Investors, who had ignored official measures to prop up the market as
equity indexes slid around 12 percent last week, finally reacted, with
the CSI300 index .CSI300 of the largest listed companies in Shanghai and Shenzhen jumping 4 percent, while the Shanghai Composite Index .SSEC gained 3 percent. [.SS]
Blue chips, the explicit target of the stabilization fund, outperformed stocks on the small-cap ChiNext indexes.

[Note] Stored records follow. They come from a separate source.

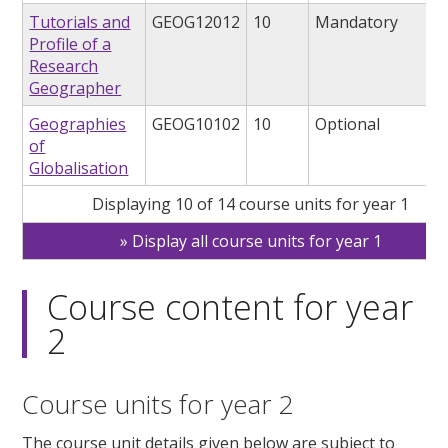
Tutorials and
GEOG12012
10
Mandatory
Profile of a
Research
Geographer
Geographies
GEOG10102
10
Optional
of
Globalisation
Displaying 10 of 14 course units for year 1
Display all course units for year 1
Course content for year
2
Course units for year 2
The course unit details given below are subject to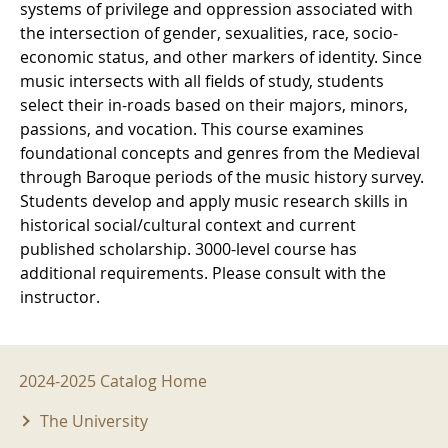
systems of privilege and oppression associated with
the intersection of gender, sexualities, race, socio-
economic status, and other markers of identity. Since
music intersects with all fields of study, students
select their in-roads based on their majors, minors,
passions, and vocation. This course examines
foundational concepts and genres from the Medieval
through Baroque periods of the music history survey.
Students develop and apply music research skills in
historical social/cultural context and current
published scholarship. 3000-level course has
additional requirements. Please consult with the
instructor.
2024-2025 Menu
2024-2025 Catalog Home
The University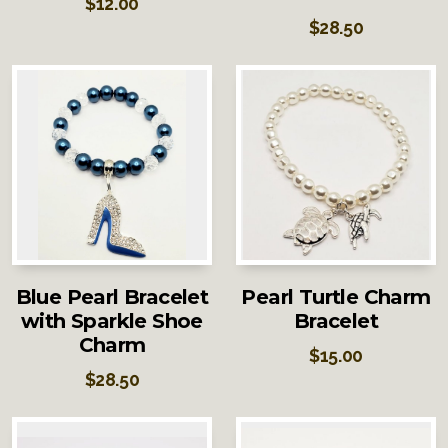
$
12.00
$
28.50
Blue Pearl Bracelet
Pearl Turtle Charm
with Sparkle Shoe
Bracelet
Charm
$
15.00
$
28.50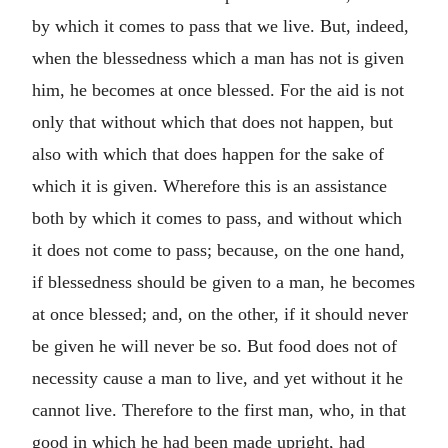
by which it comes to pass that we live. But, indeed,
when the blessedness which a man has not is given
him, he becomes at once blessed. For the aid is not
only that without which that does not happen, but
also with which that does happen for the sake of
which it is given. Wherefore this is an assistance
both by which it comes to pass, and without which
it does not come to pass; because, on the one hand,
if blessedness should be given to a man, he becomes
at once blessed; and, on the other, if it should never
be given he will never be so. But food does not of
necessity cause a man to live, and yet without it he
cannot live. Therefore to the first man, who, in that
good in which he had been made upright, had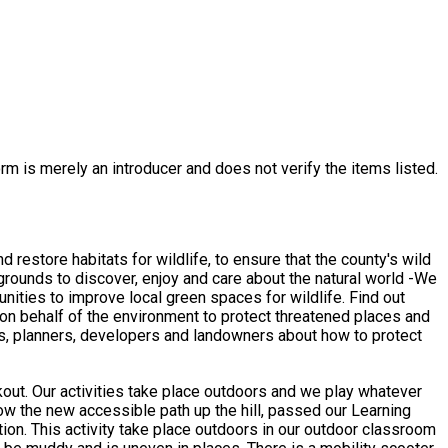
rm is merely an introducer and does not verify the items listed.
restore habitats for wildlife, to ensure that the county's wild
rounds to discover, enjoy and care about the natural world -We
ities to improve local green spaces for wildlife. Find out
on behalf of the environment to protect threatened places and
uals, planners, developers and landowners about how to protect
hatever
assroom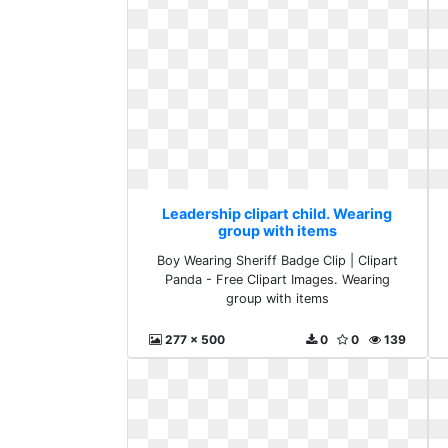
Leadership clipart child. Wearing
group with items
Boy Wearing Sheriff Badge Clip | Clipart
Panda - Free Clipart Images. Wearing
group with items
277 x 500
0
0
139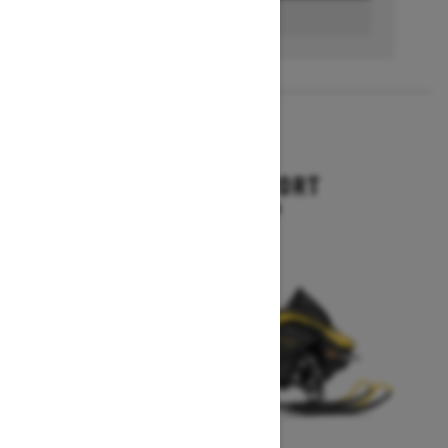
BUILD & PRICE
2027
RENEGADE SPORT
Starting at $11,249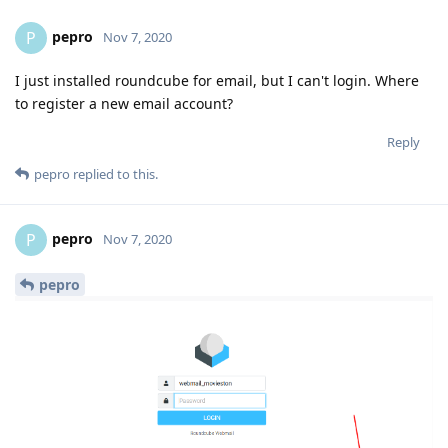
pepro
P
Nov 7, 2020
I just installed roundcube for email, but I can't login. Where
to register a new email account?
Reply
pepro
replied to this.
pepro
P
Nov 7, 2020
pepro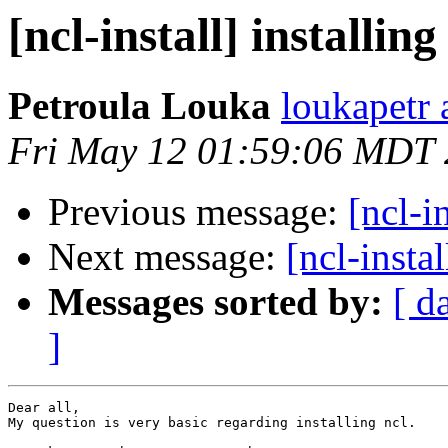
[ncl-install] installing
Petroula Louka
loukapetr 
Fri May 12 01:59:06 MDT
Previous message:
[ncl-i
Next message:
[ncl-instal
Messages sorted by:
[ d
]
Dear all,

My question is very basic regarding installing ncl. 
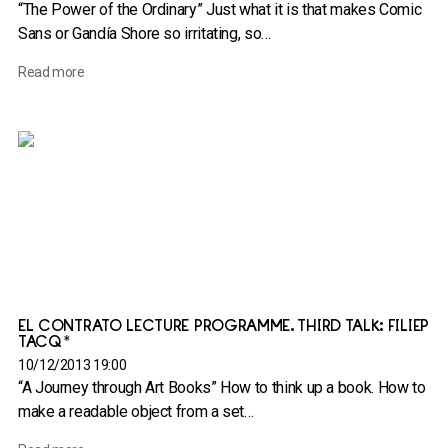
“The Power of the Ordinary” Just what it is that makes Comic
Sans or Gandía Shore so irritating, so…
Read more
EL CONTRATO LECTURE PROGRAMME. THIRD TALK: FILIEP
TACQ*
10/12/2013 19:00
“A Journey through Art Books” How to think up a book. How to
make a readable object from a set…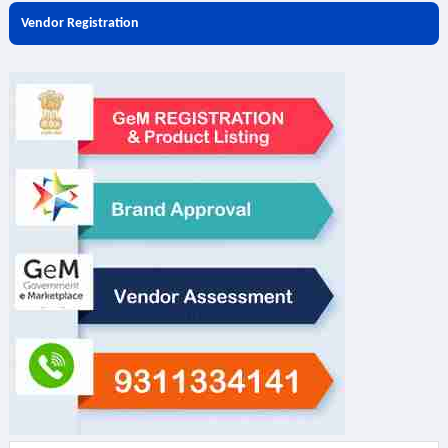
Vendor Registration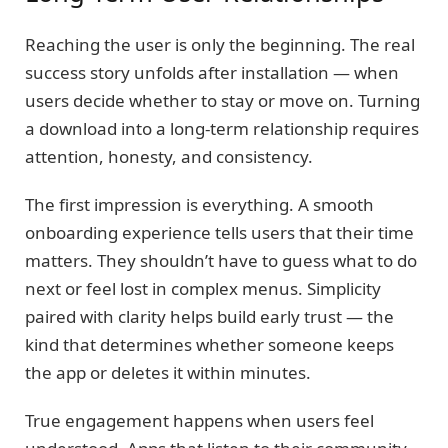
Reaching the user is only the beginning. The real
success story unfolds after installation — when
users decide whether to stay or move on. Turning
a download into a long-term relationship requires
attention, honesty, and consistency.
The first impression is everything. A smooth
onboarding experience tells users that their time
matters. They shouldn’t have to guess what to do
next or feel lost in complex menus. Simplicity
paired with clarity helps build early trust — the
kind that determines whether someone keeps
the app or deletes it within minutes.
True engagement happens when users feel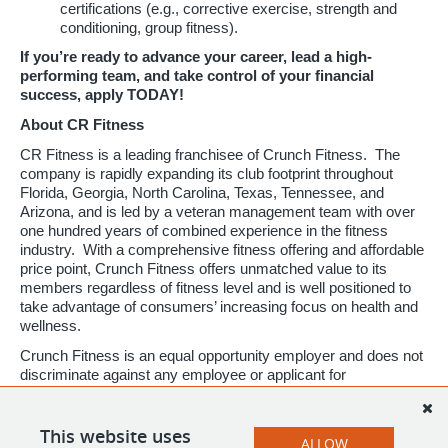
certifications (e.g., corrective exercise, strength and
conditioning, group fitness).
If you’re ready to advance your career, lead a high-
performing team, and take control of your financial
success, apply TODAY!
About CR Fitness
CR Fitness is a leading franchisee of Crunch Fitness. The
company is rapidly expanding its club footprint throughout
Florida, Georgia, North Carolina, Texas, Tennessee, and
Arizona, and is led by a veteran management team with over
one hundred years of combined experience in the fitness
industry. With a comprehensive fitness offering and affordable
price point, Crunch Fitness offers unmatched value to its
members regardless of fitness level and is well positioned to
take advantage of consumers’ increasing focus on health and
wellness.
Crunch Fitness is an equal opportunity employer and does not
discriminate against any employee or applicant for
employment based on race, color, religion, national origin, age,
gender, sex, ancestry, citizenship status, mental or physical
disability, genetic information, sexual orientation, veteran
This website uses
ALLOW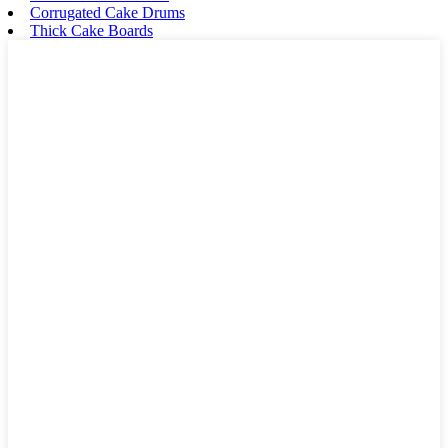
Corrugated Cake Drums
Thick Cake Boards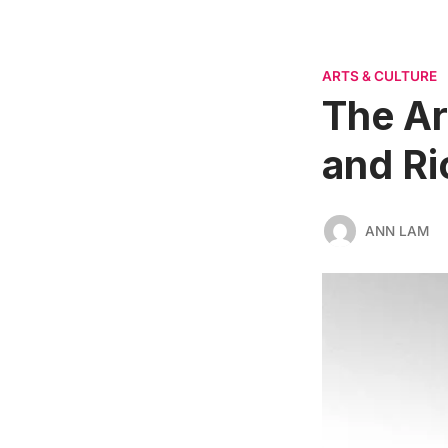
ARTS & CULTURE
The Ar
and Ri
ANN LAM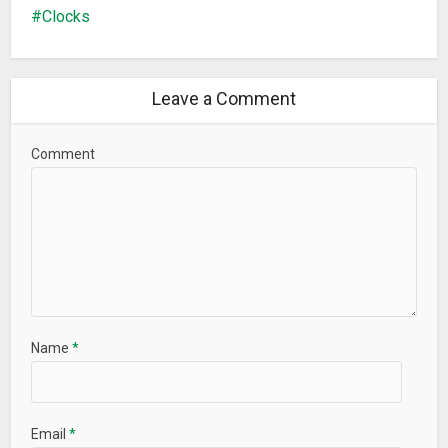
Clocks
Leave a Comment
Comment
Name
*
Email
*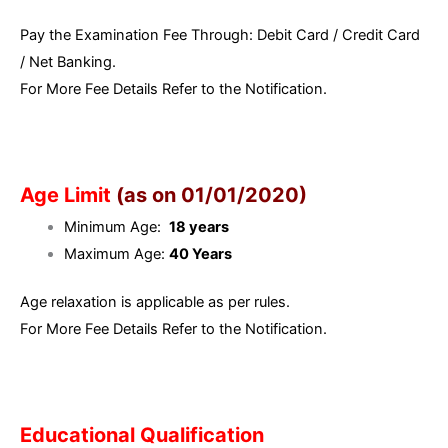
Pay the Examination Fee Through: Debit Card / Credit Card
/ Net Banking.
For More Fee Details Refer to the Notification.
Age Limit
(as on 01/01/2020)
Minimum Age:
18 years
Maximum Age:
40 Years
Age relaxation is applicable as per rules.
For More Fee Details Refer to the Notification.
Educational Qualification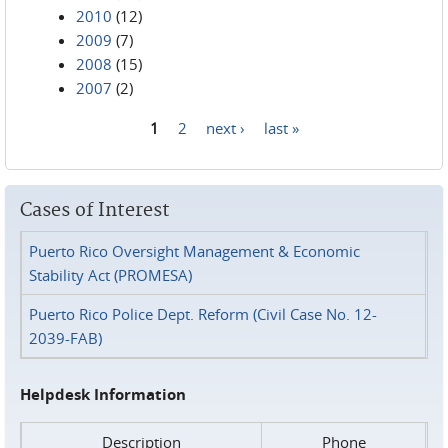
2010
(12)
2009
(7)
2008
(15)
2007
(2)
1
2
next ›
last »
Pages
Cases of Interest
Puerto Rico Oversight Management & Economic
Stability Act (PROMESA)
Puerto Rico Police Dept. Reform (Civil Case No. 12-
2039-FAB)
Helpdesk Information
Description
Phone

The rapid decline of China’s previously booming stock market, which
by the end of last week had fallen around 30 percent from a mid-June
peak, had become a major headache for President Xi Jinping and China’s
top leaders, who were already struggling to avert a sharper economic
slowdown.
In response, China has orchestrated a halt to new share issues, with
dozens of firms scrapping their IPO plans in separate but similarly
worded statements over the weekend, in a tactic authorities have used
before to support markets.
My colleague Justin McCurry has filed a more comprehensive take on the Asian market reaction to the Greek referendum - which largely saw falls across the board but with limited losses.
China is the exception - it saw a boost on open this morning - but
that is attributed to the enormous and unprecedented government measures
implemented over the weekend to try and stop a market crash.
This from Justin:
Analysts said that regional market panic was unlikely, even after
Athens appeared to take a step closer to a “Grexit” by roundly rejecting
the bailout terms set by its international creditors But they added
that negotiations this week would be critical.
“The Greece ‘no’ vote is a surprise,” Shoji Hirakawa, chief equity
strategist at Okasan Securities, told Bloomberg News. “But the key is
that the direction is going toward more talks after this.”
Other analysts said markets had not expected Greek voters to reject
the terms of the bailout so emphatically – a move that could see further
losses on Monday and trigger an investor rush to US Treasuries or other
government bonds that are seen as largely immune to market turbulence.
...
In one of the day’s more colourful commentaries, analysts at Japan’s
Mizuho Bank said the Sunday’s “Greferendum” had turned out to be a
“Grief-erendum”.
On what most had expected to be a tricky day for markets around the
world, dealers stressed that uncertainty over Greece’s future had not
rocked markets as badly as some might have expected.